PROBLEM STATEMENT:
From the entries below, count the lines holding the word "very" and give nothing but the number.

Dataset items:
+ + +

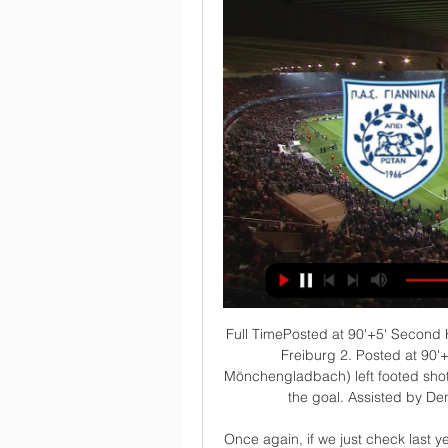
Full TimePosted at 90'+5' Second Half ends, Borussia Mönchengladbach 4, Sport-Club Freiburg 2. Posted at 90'+5' Attempt saved. Jonas Hofmann (Borussia Mönchengladbach) left footed shot from the left side of the box is saved in the centre of the goal. Assisted by Denis Zakaria. Posted at 90'+4' Attempt saved.

Once again, if we just check last year's results, which in my opinion is closer to the truth, we see a 0 x 2 and a 0 x 0 at Nebitci Balkan's stadium. More over, this year we have Nebitci performing better than last year and we will see a more balanced match than in previous years. Despite Ahal being a stronger side I think they will in this match only by a goal 0 x 1 or we can even see a 0 x 0 here. 1 x 0 and 1 x 1 are not discarded too. Interesting match!

In September or October you might have different players at different clubs. It becomes horribly messy. Mark Lawrenson: If you get into September to get this done then your problems are going to be multiplied because how do you get next season done?I've heard it suggested that you could reduce the cup competitions next season but the FA Cup is the bread-and-butter for so many clubs down the pyramid and the Football Association are quite rightly going to say 'hold on a minute' before that is called off.

Cubango are currently 14th in the standings with 17 points while Academica are 6th in standings with 33 points. Cubango are winless from last 10 matches in Girabola ( 4 Draw , 6 Losses ) and winless from last last 5 matches at home. They Drawn last game to Libolo on road. On the other hand , Academic has one win, one draw and one defeat in the last three matches. Academica Defeated Santa Rita by 3-1 in the last away game and they won three of the last four away matches. Academica also defeated Cubango in the last three head to head matches.

In a social media post, Inter said: "Football is passion, culture and brotherhood. We are and always will be opposed to any form of discrimination. Inter are the Serie A leaders on 37 points, while Roma are fifth on 28 points. The article accompanying the headline called former Manchester United team-mates Lukaku and Smalling "the idols of Inter and Roma fans" and that their confrontation would be the "battle inside tomorrow's big game".

(ΖΩΝΤΑΝΉ ΜΕΤΆΔΟΣΗ###) ΠΑΣ Γιάννινα εναντίον - saaphi πριν από 8 ώρες — (ΖΩΝΤΑΝΉ ΜΕΤΆΔΟΣΗ###) ΠΑΣ Γιάννινα εναντίον Ατρόμητος μετάδοση ΠΑΣ Γιάννινα εναντίον Ατρόμητος μετάδοση σκορ Atromitos 03.03.2024 πριν από 3 ...

We build slowly, we are not the real deal yet. But I think everyone saw a good Burnley side here. In the second half, the referee changed his performance. Everything was given for very little, after their staff had a word coming off at half-time. Tottenham boss Jose Mourinho: "The quality of Lucas Moura and Giovani lo Celso made a difference in the second half. I want to say but cannot say. We had something in the first half, not in the second.

Mason Greenwood scored twice in the Premier League for the first time as Manchester United came from behind to beat Bournemouth 5-2 and increase the Cherries' relegation worries. Greenwood, 18, equalised for the hosts after Junior Stanislas' shock 15th-minute opener before scoring United's fourth with a superb effort after half-time when he took on Diego Rico on the edge of the area and cut a right-footed shot back across goal into the far corner.

A natural striker. Ighalo impresses punditsIghalo also caught the eye of two former Manchester United players covering the game for BT Sport. Midfielder Paul Scholes said: "He did well and looked sharp. He's come into this team at the right time, just as a really creative player has come in in Bruno Fernandes. If United need to rely on him I think he'll do a good job. And another former England midfielder Owen Hargreaves agreed: "I like the fact he gives United a reference point.

Bristol rovers is in terrible form for a very long time and they didn't won on 10 games in a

+ + +

RESULT OF THE EXERCISE:
2